The business task is to analyze smart device usage data of non-bellabeat devices togain insights into relevant consumer trends as well as to discover how to use these trends to bellabeat marketing strategies.
Reliability: The data is not reliable. The data contains information for only 30 individuals which is not a representative sample of all the fit-bit smart devices users.
Original: The data is not original. It would have been had it been provided by fitbit itself.
Comprehensive: The data is not comprehensive. Some other data,like gender, age etc., would have been useful for an more accurate analysis.
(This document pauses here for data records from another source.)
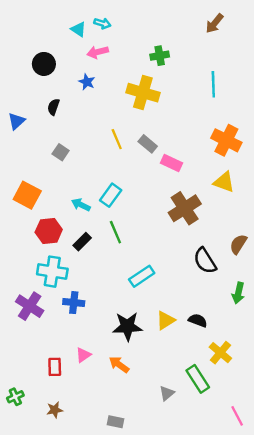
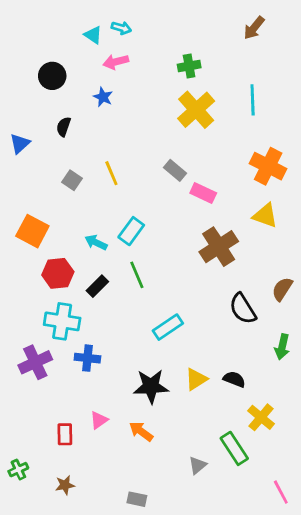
yellow cross: (143, 93) -> (196, 110), moved, turned 32
yellow line: (117, 139) -> (111, 173), moved
purple cross: (30, 306) -> (35, 362), turned 32

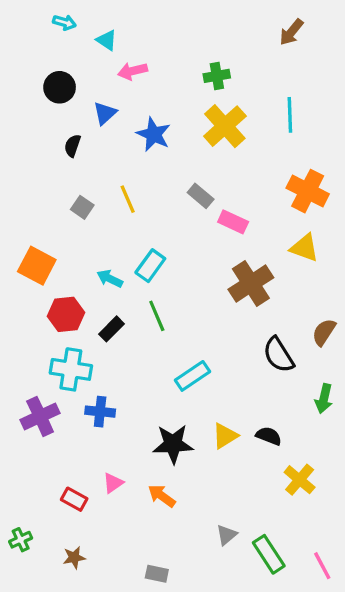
cyan arrow: (121, 28) -> (64, 22), moved
blue star: (103, 97) -> (154, 134), moved, size x1.5
blue triangle: (20, 144) -> (105, 113), moved
red rectangle: (65, 434) -> (74, 499), turned -60
green rectangle: (234, 448) -> (269, 554), moved

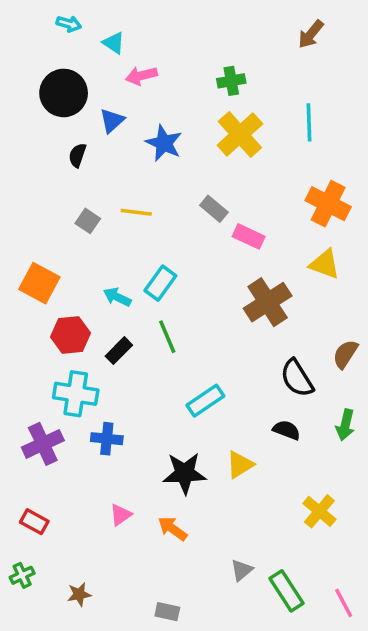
black circle: (60, 87) -> (64, 93), size x1.4
yellow line: (128, 199) -> (136, 212), turned -60
black semicircle: (269, 436) -> (287, 430), moved
red rectangle: (74, 499) -> (34, 522), moved

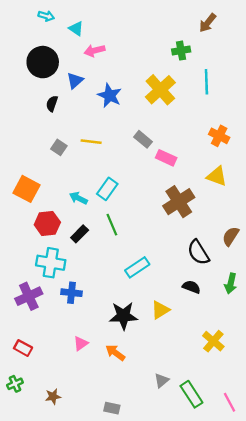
green cross: (231, 81) -> (181, 51), moved
orange cross: (328, 204) -> (219, 136), size x0.7

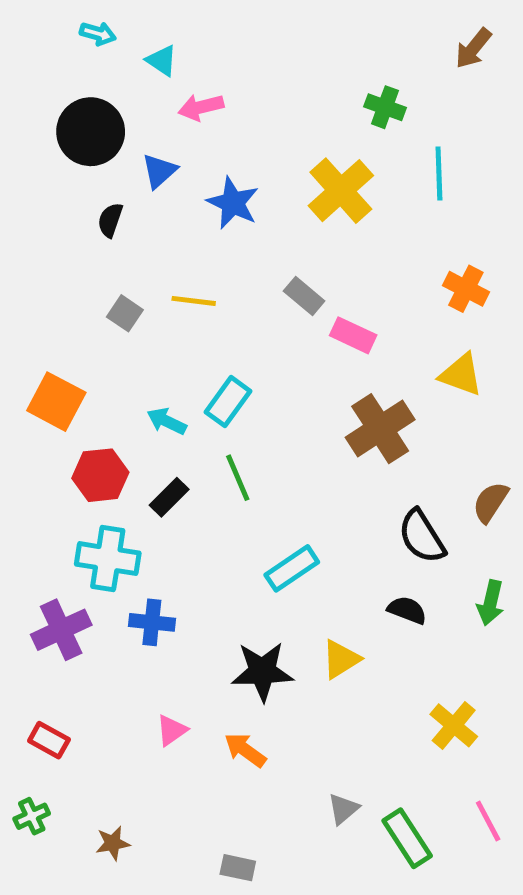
brown arrow: (208, 23) -> (473, 48), moved
green cross: (181, 51) -> (385, 107), turned 30
pink line: (229, 402) -> (488, 821), moved

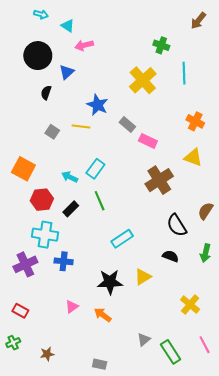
blue star: (233, 203) -> (98, 105), moved

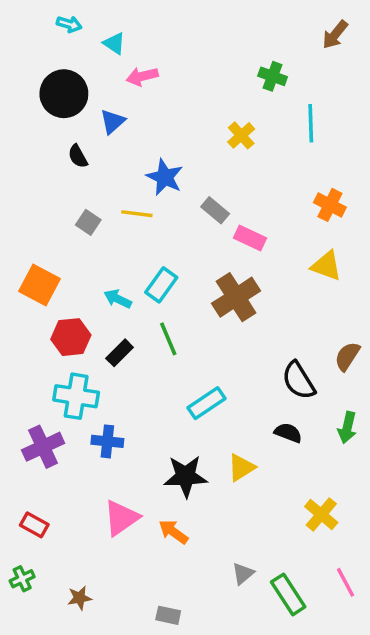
yellow cross: (143, 80) -> (241, 135), size x0.6
black semicircle: (46, 93) -> (78, 156), turned -48
brown cross: (159, 180) -> (236, 297), moved
pink triangle: (72, 307) -> (121, 518), size x1.6

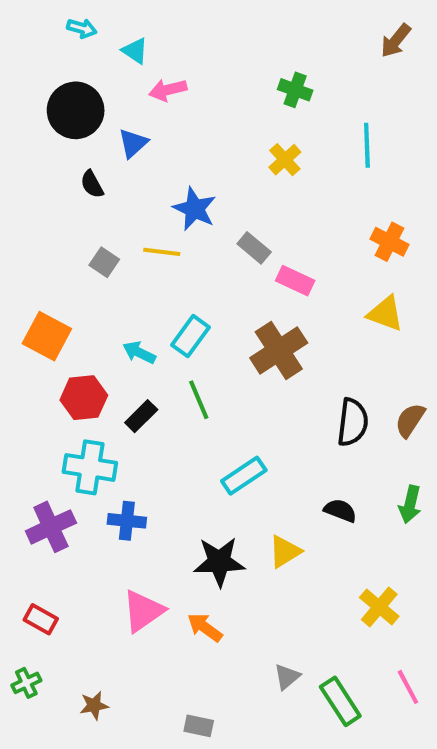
green cross: (273, 76) -> (295, 90), moved
black semicircle: (299, 381) -> (353, 422), moved, turned -141

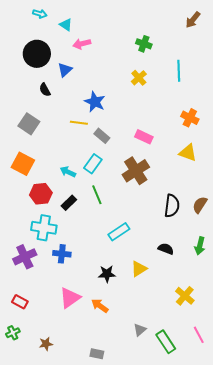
gray rectangle: (254, 248) -> (102, 136), moved
gray square: (104, 262) -> (29, 124), moved, size x1.5
black star: (219, 562) -> (107, 274), size x0.7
Current: The data is not current.
Cited: The data is cited. It came from Amazon Mechanical Turk.
Keeping all the above points in mind, so the data analysis would not be accurate as the data integrity and credibilty is lacking.
Loading the packages that will be used during the data cleaning and visualization process:
library(tidyverse)
library(lubridate)
library(ggplot2)
library(readr)
library(tidyr)
library(dplyr)
library(skimr)
library(janitor)
library(scales)
Now that the packages have been loaded, next sep is to import the required csv files to R.
daily_activities <- read.csv("C:\\Users\\Dibyajyoti Das\\Desktop\\case study 2\\Fitabase Data 4.12.16-5.12.16\\dailyActivity_merged.csv")
weight <- read.csv("C:\\Users\\Dibyajyoti Das\\Desktop\\case study 2\\Fitabase Data 4.12.16-5.12.16\\weightLogInfo_merged.csv")
sleep <- read.csv("C:\\Users\\Dibyajyoti Das\\Desktop\\case study 2\\Fitabase Data 4.12.16-5.12.16\\sleepDay_merged.csv")
The dataset contains 1.5 months worth of data. Also, in some cases, total steps have been recorded to be zero which may be because the user forgot wear their smart device.
The rows which contains 0 total steps has to be removed.
daily_activities1 <- daily_activities %>%
filter(TotalSteps!=0)
Separating date an time into different columns in weight and sleep dataset.
weight1 <- weight %>%
separate(Date, c("Date","Time")," ")
sleep1 <- sleep %>%
separate(SleepDay, c("Date","Time")," ")
To make all the datasets consistent to make merging them easier and clean, next step is to rename the ActivityDate column in daily_activities dataset to “Date”.
colnames(daily_activities1)[2]<-"Date"
Now we have a date column across all the datasets. For analysis, another column is created containing the weekdays.
weight1 <- weight1 %>%
mutate(Weekday = weekdays(as.Date(Date,"%m/%d/%Y")))
sleep1 <- sleep1 %>%
mutate(Weekday = weekdays(as.Date(Date,"%m/%d/%Y")))
daily_activities1 <- daily_activities1 %>%
mutate(Weekday = weekdays(as.Date(Date,"%m/%d/%Y")))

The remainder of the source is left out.